Your objective — Only an exact repetition is needed: the lines from the start of the listing below through the line that contains "sonnes atteintes de", pictures omitted.

Material provided below:

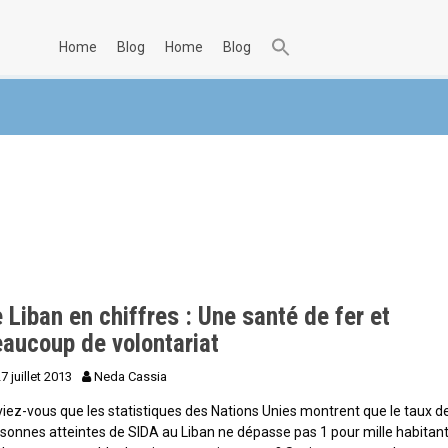
home
blog
home
blog
 Liban en chiffres : Une santé de fer et
eaucoup de volontariat
7 juillet 2013
Neda Cassia
iez-vous que les statistiques des Nations Unies montrent que le taux d
sonnes atteintes de SIDA au Liban ne dépasse pas 1 pour mille habitant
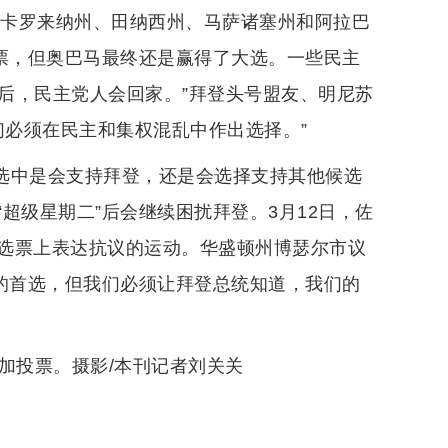
北卡罗来纳州、田纳西州、马萨诸塞州和阿拉巴
”票，但奥巴马最终还是赢得了大选。一些民主
最后，民主党人会回家。”拜登头号盟友、明尼苏
们必须在民主和集权混乱中作出选择。”
大选中是会支持拜登，还是会选择支持其他候选
超级星期二”后会继续困扰拜登。3月12日，佐
选票上表达抗议的运动。华盛顿州博瑟尔市议
们的首选，但我们必须让拜登总统知道，我们的
加投票。摄影/本刊记者刘关关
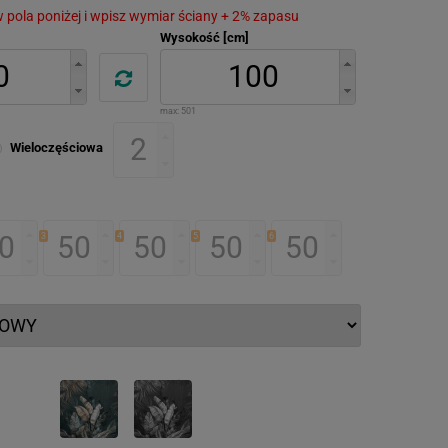
 w pola poniżej i wpisz wymiar ściany + 2% zapasu
Wysokość [cm]
max:
501
Wieloczęściowa
3
4
5
6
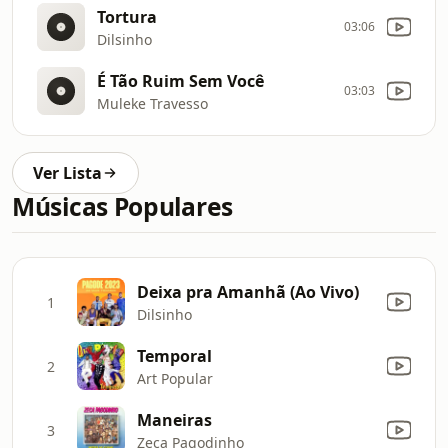
Tortura
03:06
Dilsinho
É Tão Ruim Sem Você
03:03
Muleke Travesso
Ver Lista
Músicas Populares
Deixa pra Amanhã (Ao Vivo)
1
Dilsinho
Temporal
2
Art Popular
Maneiras
3
Zeca Pagodinho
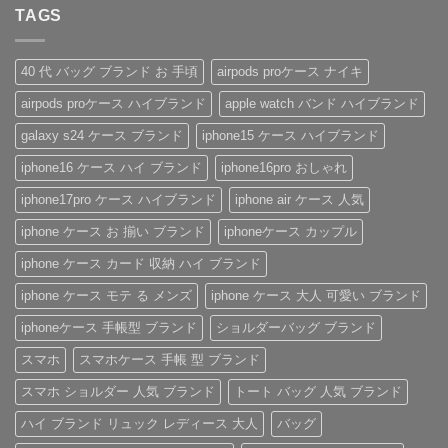
あ
ン
抜
イ
ト
な
TAGS
り
ト
群！
ヴ
に
い
ま
は
シ
ィ
も
安
せ
ま
ョ
ト
お
心
ん
だ
ル
ン・
す
感
あ
40 代 バッグ ブランド お 手頃
airpods proケース ナイキ
ダ
グ
す
を、
り
ー
ッ
め！
美
ま
airpods proケース ハイブランド
apple watch バンド ハイブランド
ス
チ
性
し
せ
ト
風
別
く。
ん
ラ
手
を
憧
galaxy s24 ケース ブランド
iphone15 ケース ハイブランド
ッ
帳
問
れ
プ
型
わ
ブ
iphone16 ケース ハイ ブランド
iphone16pro おしゃれ
付
iPhone
ず
ラ
き
ケ
愛
ン
ハ
ー
さ
ド
iphone17pro ケース ハイブランド
iphone air ケース 人気
イ
ス
れ
風
ブ
の
る
ベ
iphone ケース お 揃い ブランド
iphoneケース カップル
ラ
魅
「ル
ル
ン
力
イ・
ト
ド
を
ヴ
付
iphone ケース カード 収納 ハイ ブランド
iPhone
徹
ィ
き
ケ
底
ト
iPhone
iphone ケース モテ る メンズ
iphone ケース 大人 可愛い ブランド
ー
レ
ン
ケ
ス
ビ
iPhone
ー
の
ュ
ケ
ス
iphoneケース 手帳型 ブランド
ショルダーバッグ ブランド
ご
ー！
ー
へ
紹
へ
ス」
の
スマホ
スマホケース 手帳 型 ブランド
介
の
へ
の
へ
スマホ ショルダー 人気 ブランド
トート バッグ 人気 ブランド
の
ハイ ブランド リュック レディース 大人
バッグ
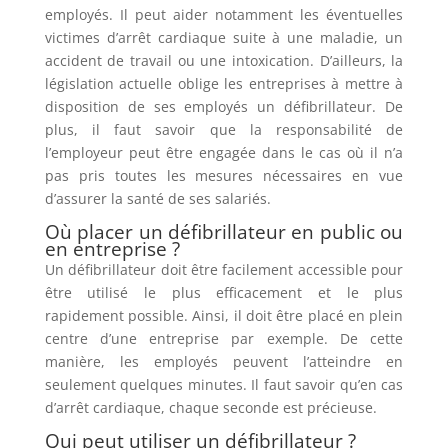
employés. Il peut aider notamment les éventuelles
victimes d’arrêt cardiaque suite à une maladie, un
accident de travail ou une intoxication. D’ailleurs, la
législation actuelle oblige les entreprises à mettre à
disposition de ses employés un défibrillateur. De
plus, il faut savoir que la responsabilité de
l’employeur peut être engagée dans le cas où il n’a
pas pris toutes les mesures nécessaires en vue
d’assurer la santé de ses salariés.
Où placer un défibrillateur en public ou
en entreprise ?
Un défibrillateur doit être facilement accessible pour
être utilisé le plus efficacement et le plus
rapidement possible. Ainsi, il doit être placé en plein
centre d’une entreprise par exemple. De cette
manière, les employés peuvent l’atteindre en
seulement quelques minutes. Il faut savoir qu’en cas
d’arrêt cardiaque, chaque seconde est précieuse.
Qui peut utiliser un défibrillateur ?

End of Material provided.

Response area —
home
blog
home
blog
 Liban en chiffres : Une santé de fer et
eaucoup de volontariat
7 juillet 2013
Neda Cassia
iez-vous que les statistiques des Nations Unies montrent que le taux d
sonnes atteintes de SIDA au Liban ne dépasse pas 1 pour mille habitant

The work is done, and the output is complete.